Biologics are becoming important in the treatment of systemic and cutaneous autoimmune diseases. They are designed to target specific components of immune system. As the new drugs are capable of targeting proteins in a more specific fashion, yet have lower risks of systemic side-effects, they have considerable advantages over the older immunomodulators. The development of TNF-alpha blockers in the treatment of psoriasis, psoriatic arthritis, rheumatoid arthritis, Crohn's disease and ankylosing spondylitis have been major breakthroughs. Likewise, B-cell depletion has proved to be equally revolutionary for the treatment of lupus, pemphigus, certain vasculitides etc. But all said and done, the development of these molecules and their clinical usage are still at evolving stages. Consensus needs be formed to further categorize the clinical profiles of the patients in whom biologics are to be used in the future, given that the long-term safety profiles of these agents are very much unknown at present.

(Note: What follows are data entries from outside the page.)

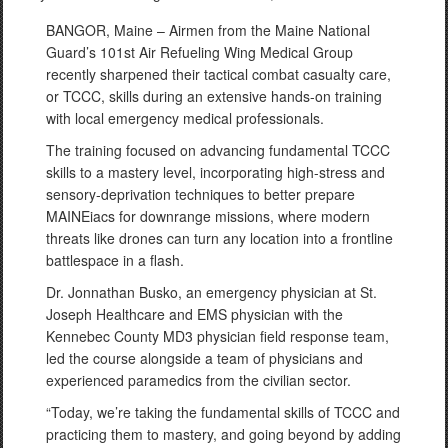
BANGOR, Maine – Airmen from the Maine National
Guard’s 101st Air Refueling Wing Medical Group
recently sharpened their tactical combat casualty care,
or TCCC, skills during an extensive hands-on training
with local emergency medical professionals.
The training focused on advancing fundamental TCCC
skills to a mastery level, incorporating high-stress and
sensory-deprivation techniques to better prepare
MAINEiacs for downrange missions, where modern
threats like drones can turn any location into a frontline
battlespace in a flash.
Dr. Jonnathan Busko, an emergency physician at St.
Joseph Healthcare and EMS physician with the
Kennebec County MD3 physician field response team,
led the course alongside a team of physicians and
experienced paramedics from the civilian sector.
“Today, we’re taking the fundamental skills of TCCC and
practicing them to mastery, and going beyond by adding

生物制剂在系统性和皮肤自身免疫性疾病的治疗中变得越来越重要。它们旨在靶向免疫系统的特定成分。由于这些新药能够以更具特异性的方式靶向蛋白质,且全身副作用风险较低,因此与 older immunomodulators相比具有相当大的优势。肿瘤坏死因子-α 阻滞剂在银屑病、银屑病关节炎、类风湿性关节炎、克罗恩病和强直性脊柱炎治疗中的开发是重大突破。同样,B细胞耗竭已被证明在狼疮、天疱疮、某些血管炎等疾病的治疗中同样具有革命性。但总而言之,这些分子的开发及其临床应用仍处于不断发展的阶段。鉴于目前这些药物的长期安全性尚不明确,需要形成共识,以便进一步对未来使用生物制剂的患者的临床特征进行分类。